Awas, Berbohong Ternyata Bisa Membuat Kesehatan Memburuk

Doktersehat-bahaya-sering-berbohong-bagi-kesehatan
Photo Credit: Flickr.com/joephoto uk

DokterSehat.Com– Kasus kebohongan yang dilakukan Ratna Sarumpaet memicu kehebohan di masyarakat. Tak hanya memicu kehebohan, kini Ratna juga harus berhadapan dengan pihak kepolisian. Tahukah Anda bahwa kebiasaan berbohong bisa memengaruhi kesehatan?

Berbohong sering kali dianggap sebagai tindakan amoral yang bisa membuat kredibilitas pelakunya hancur. Tak hanya itu, telah banyak penelitian yang menghasilkan fakta bahwa tindakan ini bisa memberikan pengaruh buruk bagi kesehatan.

Menurut pakar kesehatan Arthur Markman, PhD, setelah mengeluarkan kebohongan, tubuh akan melepas hormon stres, tepatnya hormon kortisol dalam jumlah banyak di otak. Padahal, keberadaan hormon stres ini bisa merusak kesehatan tubuh.

Kebanyakan orang yang berbohong akan berusaha untuk menutupi kebohongannya dengan mengeluarkan kebohongan lain. Padahal, hal ini akan membuat produksi hormon kortisol menjadi semakin tinggi.

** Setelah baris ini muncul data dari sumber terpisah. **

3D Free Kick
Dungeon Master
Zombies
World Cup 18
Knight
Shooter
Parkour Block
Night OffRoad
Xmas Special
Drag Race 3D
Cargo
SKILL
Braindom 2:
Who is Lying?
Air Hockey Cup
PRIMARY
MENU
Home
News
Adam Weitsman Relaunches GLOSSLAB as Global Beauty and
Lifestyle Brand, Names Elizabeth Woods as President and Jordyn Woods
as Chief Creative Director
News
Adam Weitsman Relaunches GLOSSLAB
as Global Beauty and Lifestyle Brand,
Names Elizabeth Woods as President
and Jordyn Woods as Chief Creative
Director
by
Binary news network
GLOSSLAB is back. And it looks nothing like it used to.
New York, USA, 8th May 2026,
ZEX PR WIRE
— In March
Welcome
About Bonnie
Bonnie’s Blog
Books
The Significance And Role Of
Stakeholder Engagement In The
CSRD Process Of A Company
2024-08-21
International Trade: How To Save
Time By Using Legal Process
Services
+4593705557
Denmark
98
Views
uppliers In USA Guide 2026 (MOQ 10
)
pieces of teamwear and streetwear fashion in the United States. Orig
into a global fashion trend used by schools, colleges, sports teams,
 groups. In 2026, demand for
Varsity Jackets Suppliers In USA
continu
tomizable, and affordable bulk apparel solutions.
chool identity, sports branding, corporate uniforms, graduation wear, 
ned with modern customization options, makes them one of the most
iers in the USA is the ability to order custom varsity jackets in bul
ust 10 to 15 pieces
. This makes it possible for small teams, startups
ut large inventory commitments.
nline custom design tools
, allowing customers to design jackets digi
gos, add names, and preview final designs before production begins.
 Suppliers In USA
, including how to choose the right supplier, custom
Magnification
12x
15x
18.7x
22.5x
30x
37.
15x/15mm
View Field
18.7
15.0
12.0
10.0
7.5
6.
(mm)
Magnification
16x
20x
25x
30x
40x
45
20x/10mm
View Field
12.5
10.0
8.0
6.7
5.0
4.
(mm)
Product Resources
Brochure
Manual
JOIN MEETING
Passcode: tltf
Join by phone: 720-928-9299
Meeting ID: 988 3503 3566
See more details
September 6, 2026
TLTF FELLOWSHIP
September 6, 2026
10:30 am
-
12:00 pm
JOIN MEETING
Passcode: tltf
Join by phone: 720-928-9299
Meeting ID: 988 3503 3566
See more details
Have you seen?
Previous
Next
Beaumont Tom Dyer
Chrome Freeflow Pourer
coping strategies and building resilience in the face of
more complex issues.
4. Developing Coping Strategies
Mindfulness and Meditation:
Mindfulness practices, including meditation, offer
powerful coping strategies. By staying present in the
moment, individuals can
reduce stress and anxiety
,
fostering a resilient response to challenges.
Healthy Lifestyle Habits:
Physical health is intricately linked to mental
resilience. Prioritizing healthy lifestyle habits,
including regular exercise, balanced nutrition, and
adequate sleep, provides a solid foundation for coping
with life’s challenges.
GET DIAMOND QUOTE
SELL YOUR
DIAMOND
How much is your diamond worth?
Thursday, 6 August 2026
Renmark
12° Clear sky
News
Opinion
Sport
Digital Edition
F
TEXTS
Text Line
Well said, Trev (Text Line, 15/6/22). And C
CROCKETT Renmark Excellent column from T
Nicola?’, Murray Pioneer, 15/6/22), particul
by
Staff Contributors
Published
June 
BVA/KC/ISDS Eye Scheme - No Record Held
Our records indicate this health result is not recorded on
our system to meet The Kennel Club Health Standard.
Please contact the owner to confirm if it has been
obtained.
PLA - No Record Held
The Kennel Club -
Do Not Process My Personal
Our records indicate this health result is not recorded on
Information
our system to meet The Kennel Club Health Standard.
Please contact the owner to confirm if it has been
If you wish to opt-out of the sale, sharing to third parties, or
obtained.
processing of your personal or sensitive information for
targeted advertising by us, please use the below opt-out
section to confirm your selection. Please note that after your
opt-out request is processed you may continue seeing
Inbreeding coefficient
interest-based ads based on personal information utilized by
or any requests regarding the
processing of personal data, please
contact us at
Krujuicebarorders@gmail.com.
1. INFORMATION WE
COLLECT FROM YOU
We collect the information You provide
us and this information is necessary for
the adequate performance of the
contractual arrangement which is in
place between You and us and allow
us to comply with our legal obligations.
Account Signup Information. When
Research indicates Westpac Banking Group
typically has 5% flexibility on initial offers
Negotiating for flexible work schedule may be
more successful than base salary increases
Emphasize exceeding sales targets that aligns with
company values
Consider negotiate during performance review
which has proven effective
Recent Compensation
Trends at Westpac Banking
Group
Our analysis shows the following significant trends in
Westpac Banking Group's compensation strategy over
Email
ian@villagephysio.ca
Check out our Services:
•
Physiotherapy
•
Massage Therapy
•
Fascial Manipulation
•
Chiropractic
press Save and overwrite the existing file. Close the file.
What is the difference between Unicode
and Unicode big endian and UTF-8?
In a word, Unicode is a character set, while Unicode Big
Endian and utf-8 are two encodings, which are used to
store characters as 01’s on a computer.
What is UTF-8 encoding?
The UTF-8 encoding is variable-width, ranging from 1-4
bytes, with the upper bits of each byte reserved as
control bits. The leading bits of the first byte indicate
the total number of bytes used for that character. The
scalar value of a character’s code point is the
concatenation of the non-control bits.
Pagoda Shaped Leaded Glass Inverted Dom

Tubuh pun akan mengalami stres dengan lebih parah, memicu datangnya sakit kepala, kenaikan tekanan darah, hingga sakit punggung dan gangguan pencernaan. Bahkan, sebagian orang yang sering berbohong bisa mengalami susah tidur dengan nyenyak.

Banyak orang yang berbohong yang akhirnya mengalami gangguan mental seperti kecemasan berlebihan hingga depresi. Padahal, depresi bisa berimbas menjadi masalah kesehatan yang jauh lebih serius termasuk menyebabkan keinginan untuk melakukan bunuh diri.

Dalam sebuah penelitian berjudul The Science of Honesty Project yang dilakukan Anita Kelly dan Lijuan Wang, 72 orang dilibatkan selama lima minggu untuk membandingkan efek kebiasaan berbohong dan melakukan hal yang jujur pada hal-hal kecil seperti terlambat datang, bercanda, hingga menyampaikan sebuah fakta secara jujur atau berlebihan.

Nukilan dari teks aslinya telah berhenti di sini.